# WHAT TO WORK ON:
The reply should contain every entry exactly as given, with no pictures in it.

---------- DATA RECORDS ----------

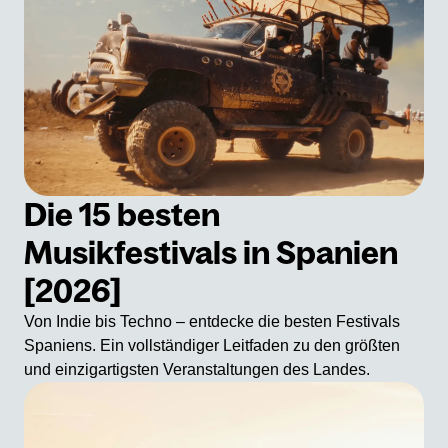
Die 15 besten
Musikfestivals in Spanien
[2026]
Von Indie bis Techno – entdecke die besten Festivals
Spaniens. Ein vollständiger Leitfaden zu den größten
und einzigartigsten Veranstaltungen des Landes.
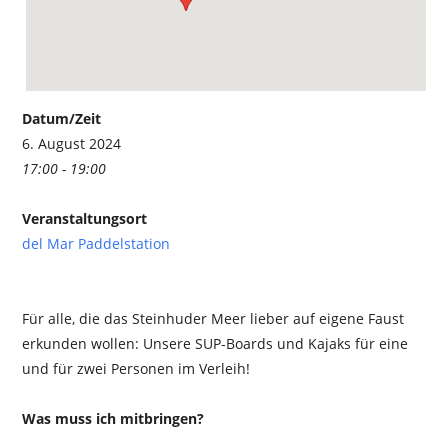
Datum/Zeit
6. August 2024
17:00 - 19:00
Veranstaltungsort
del Mar Paddelstation
Für alle, die das Steinhuder Meer lieber auf eigene Faust
erkunden wollen: Unsere SUP-Boards und Kajaks für eine
und für zwei Personen im Verleih!
Was muss ich mitbringen?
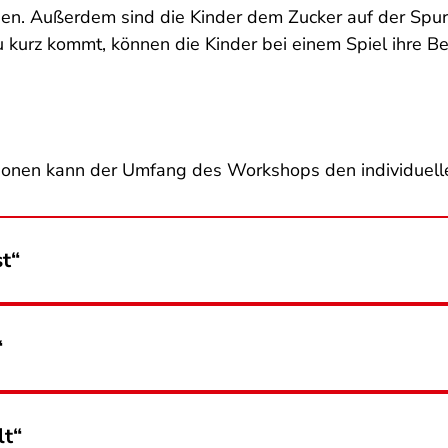
finden. Außerdem sind die Kinder dem Zucker auf der Sp
kurz kommt, können die Kinder bei einem Spiel ihre Be
tationen kann der Umfang des Workshops den individuel
st“
“
lt“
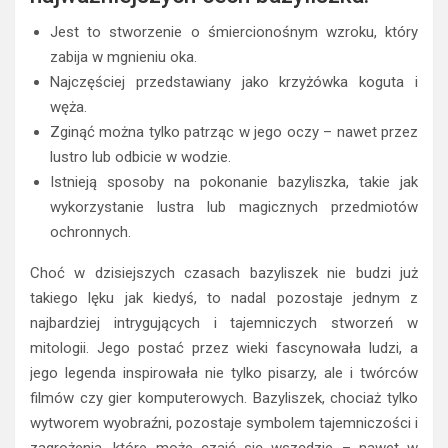
Jest to stworzenie o śmiercionośnym wzroku, który
zabija w mgnieniu oka.
Najczęściej przedstawiany jako krzyżówka koguta i
węża.
Zginąć można tylko patrząc w jego oczy – nawet przez
lustro lub odbicie w wodzie.
Istnieją sposoby na pokonanie bazyliszka, takie jak
wykorzystanie lustra lub magicznych przedmiotów
ochronnych.
Choć w dzisiejszych czasach bazyliszek nie budzi już
takiego lęku jak kiedyś, to nadal pozostaje jednym z
najbardziej intrygujących i tajemniczych stworzeń w
mitologii. Jego postać przez wieki fascynowała ludzi, a
jego legenda inspirowała nie tylko pisarzy, ale i twórców
filmów czy gier komputerowych. Bazyliszek, chociaż tylko
wytworem wyobraźni, pozostaje symbolem tajemniczości i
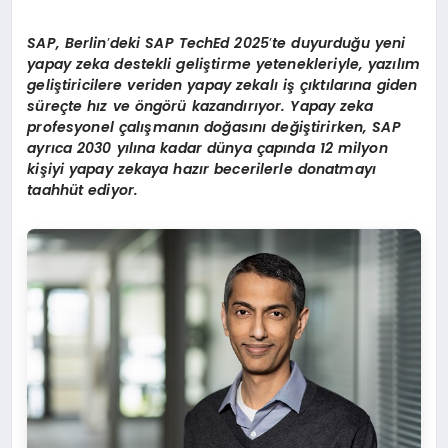
SAP, Berlin
’
deki SAP TechEd 2025
’
te duyurduğu yeni
yapay zeka destekli geliştirme yetenekleriyle, yazılım
geliştiricilere veriden yapay zekalı iş çıktılarına giden
süreçte hız ve öngörü kazandırıyor. Yapay zeka
profesyonel çalışmanın doğasını değiştirirken, SAP
ayrıca 2030 yılına kadar dünya çapında 12 milyon
kişiyi yapay zekaya hazır becerilerle donatmayı
taahhüt ediyor.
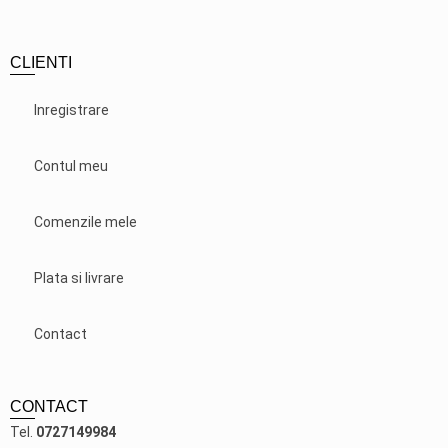
CLIENTI
Inregistrare
Contul meu
Comenzile mele
Plata si livrare
Contact
CONTACT
Tel.
0727149984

----------

# RESPONSE:
Die 15 besten
Musikfestivals in Spanien
[2026]
Von Indie bis Techno – entdecke die besten Festivals
Spaniens. Ein vollständiger Leitfaden zu den größten
und einzigartigsten Veranstaltungen des Landes.
Datum/Zeit
6. August 2024
17:00 - 19:00
Veranstaltungsort
del Mar Paddelstation
Für alle, die das Steinhuder Meer lieber auf eigene Faust
erkunden wollen: Unsere SUP-Boards und Kajaks für eine
und für zwei Personen im Verleih!
Was muss ich mitbringen?
finden. Außerdem sind die Kinder dem Zucker auf der Sp
kurz kommt, können die Kinder bei einem Spiel ihre Be
tationen kann der Umfang des Workshops den individuel
st“
“
lt“
Jest to stworzenie o śmiercionośnym wzroku, który
zabija w mgnieniu oka.
Najczęściej przedstawiany jako krzyżówka koguta i
węża.
Zginąć można tylko patrząc w jego oczy – nawet przez
lustro lub odbicie w wodzie.
Istnieją sposoby na pokonanie bazyliszka, takie jak
wykorzystanie lustra lub magicznych przedmiotów
ochronnych.
Choć w dzisiejszych czasach bazyliszek nie budzi już
takiego lęku jak kiedyś, to nadal pozostaje jednym z
najbardziej intrygujących i tajemniczych stworzeń w
mitologii. Jego postać przez wieki fascynowała ludzi, a
jego legenda inspirowała nie tylko pisarzy, ale i twórców
filmów czy gier komputerowych. Bazyliszek, chociaż tylko
wytworem wyobraźni, pozostaje symbolem tajemniczości i
SAP, Berlin
’
deki SAP TechEd 2025
’
te duyurduğu yeni
yapay zeka destekli geliştirme yetenekleriyle, yazılım
geliştiricilere veriden yapay zekalı iş çıktılarına giden
süreçte hız ve öngörü kazandırıyor. Yapay zeka
profesyonel çalışmanın doğasını değiştirirken, SAP
ayrıca 2030 yılına kadar dünya çapında 12 milyon
kişiyi yapay zekaya hazır becerilerle donatmayı
taahhüt ediyor.
CLIENTI
Inregistrare
Contul meu
Comenzile mele
Plata si livrare
Contact
CONTACT
Tel.
0727149984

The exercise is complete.